While many believe the informal levers of power of Louisiana’s governor control too much relative to the Legislature, it’s often overlooked that the Legislature can run some pretty good interference over the governor’s plans – and too often motivated by parochial and political interests.
Yesterday a committee in each chamber gave a good example of how this thinking may come to hurt Louisiana. In the Senate Governmental and Affairs Committee, it passed out unanimously SB 18 by state Sen. Edwin Murray which would allow the Senate to confirm appointees to the governing board of the new Medical Center of Louisiana – New Orleans facility. It has four appointees each by the governor and the Louisiana State University system that will run it, and single ones from participating partner universities Tulane, Dillard, and Xavier.
Officials of the Gov. Bobby Jindal Administration and LSU argued this could prove problematic. They said this system without Senate approval was designed specifically to avoid any debt registered by the facility (and it will be in several hundreds of millions of dollars) to count against the state’s total. This has a constitutional cap on it so if it qualified as the state’s, it could delay seriously the project, and typically it has a better chance of not being counted this way if there is no Senate involvement.
The problem is, the determination is made by a somewhat subjective process by credit rating agencies so nobody really knows what impact this additional requirement would have. Discretion would have been the better part of valor, therefore, and left it off.
But apparently some in the Senate have had a fit of pique that, with five appointments made and six to go, all to date have been white males. While diversity does no harm when it occurs naturally as a part of a process to pick the best representatives, if the law was used as a club to force it, that would be a detriment to the state where an informal quota takes precedence over quality, just to assuage the political leanings of some senators.

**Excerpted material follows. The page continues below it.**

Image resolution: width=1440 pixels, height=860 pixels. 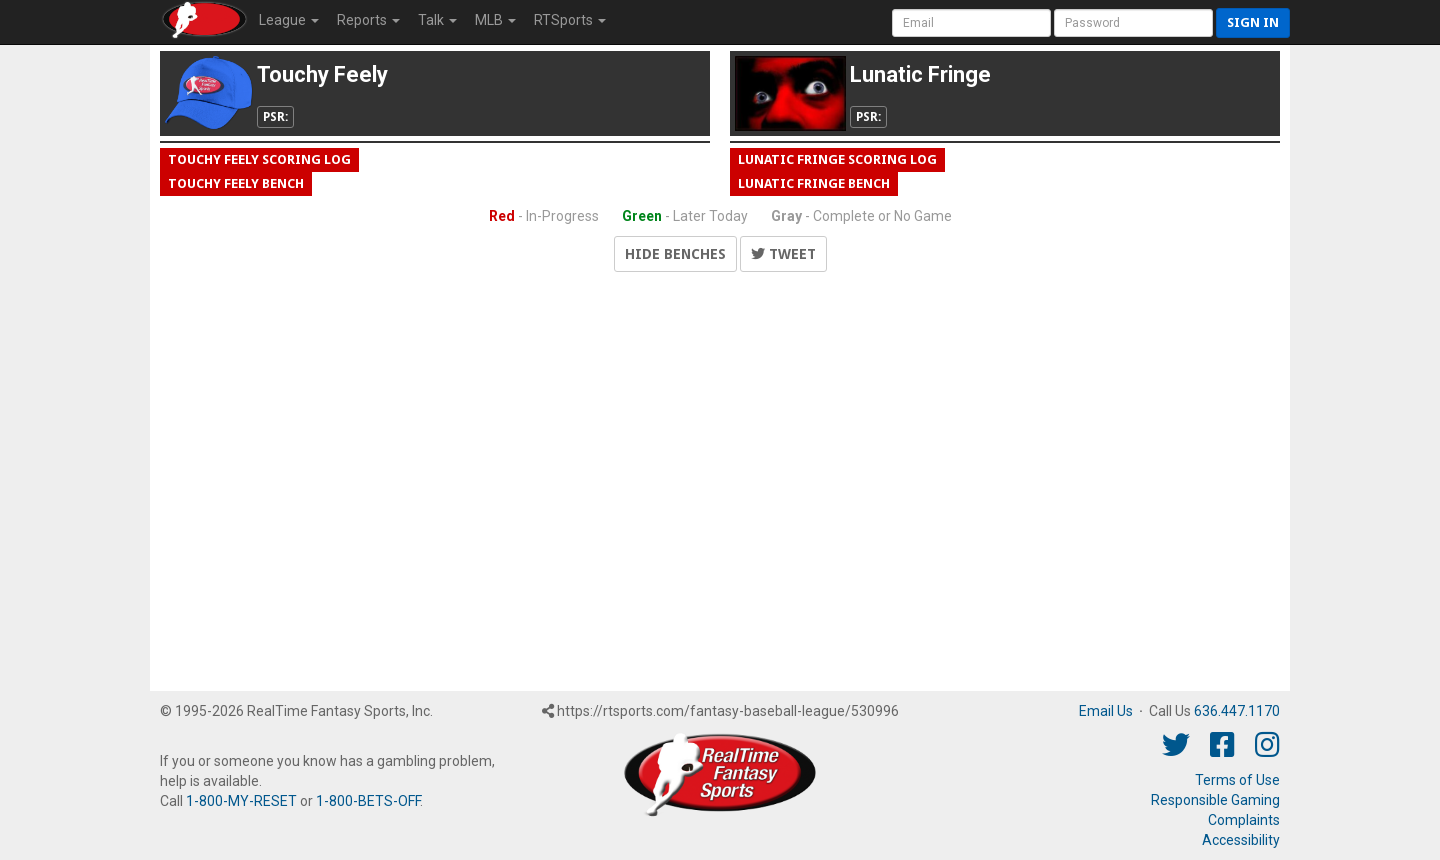 What do you see at coordinates (971, 23) in the screenshot?
I see `[User Account]` at bounding box center [971, 23].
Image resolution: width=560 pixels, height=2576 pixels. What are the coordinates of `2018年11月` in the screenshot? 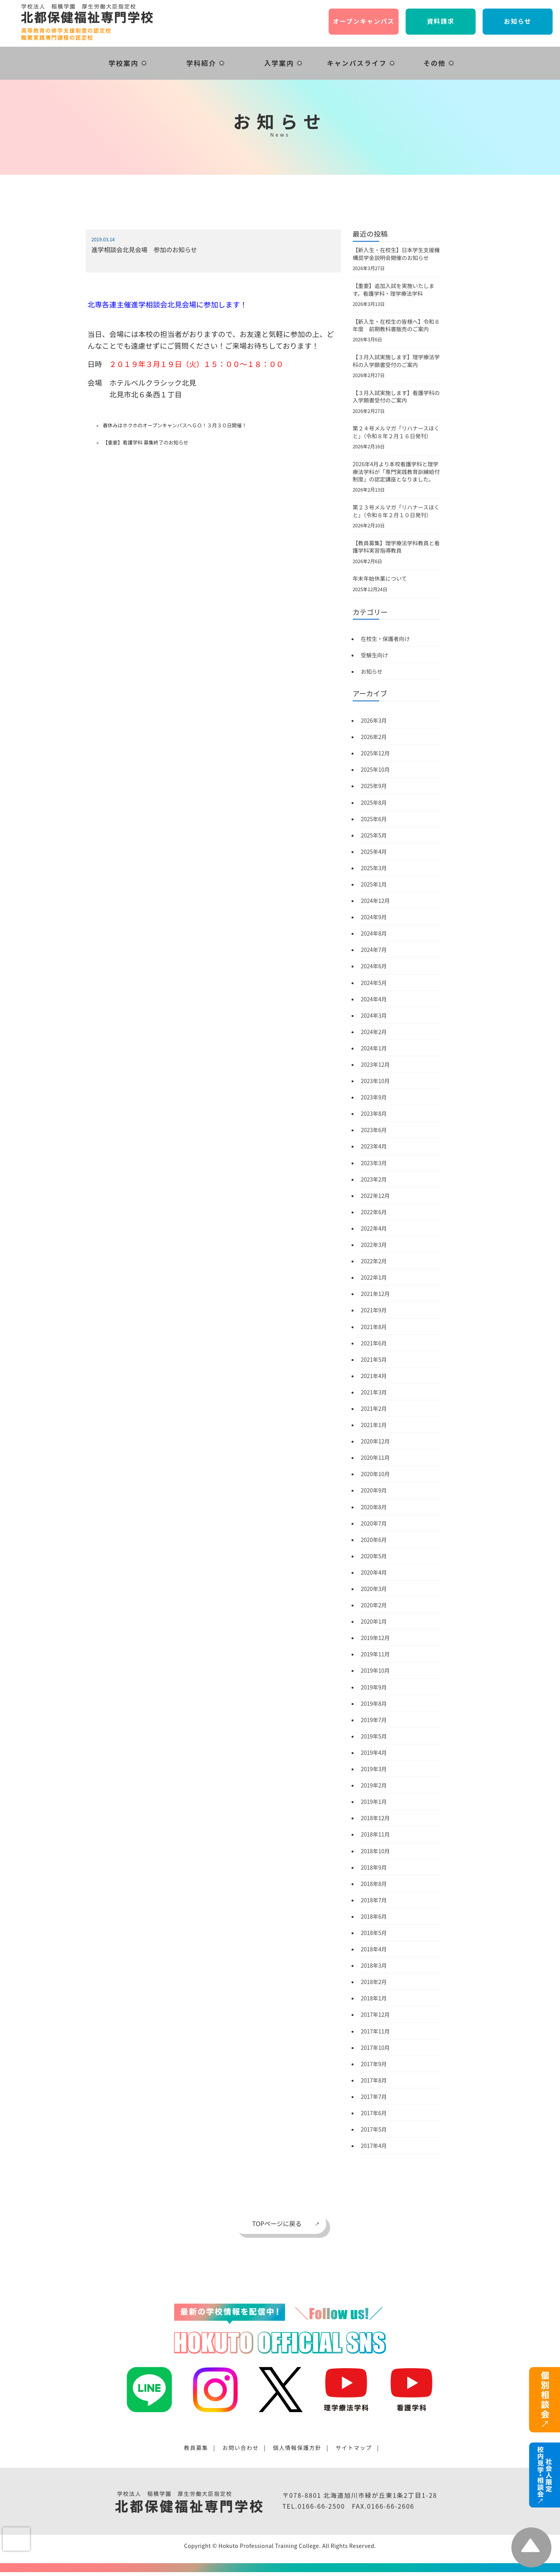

Yet this interference is mild compared to that put up by the House Health and Welfare Committee when it approved HB 1443 by state Rep. John Bel Edwards which would give committees veto power over many Department of Health and Hospital contracts to privatize services. The department has outlined a scenario that would save the state likely tens of millions of dollars without deterioration of services because of the fundamental recognition that for many in need of mental health services the private sector inherently provides them more efficiently.
However, this goes against the ideological belief of legislators like Edwards who is more concerned about protecting state jobs and union influence than in working for better allocation of funds. That also jibes with the agenda of legislators like state Rep. Tom McVea who consider state facilities in their districts as government-provided economic development whose presence politicians can derive credit from for future electoral activities. While they may care about service quality for clients, they cannot provide a shred of evidence that private facilities (which far outnumber those of the state) do any worse job at any higher expense.
Both bills unflatteringly put agendas and government ahead of people, and it’s unlikely they can survive anticipated vetoes by Jindal if they were to get that far. They also serve as reminders of this bad tendency that is part of legislative politics everywhere, but not often seen as virulently as in Louisiana’s hyper-politicized atmosphere.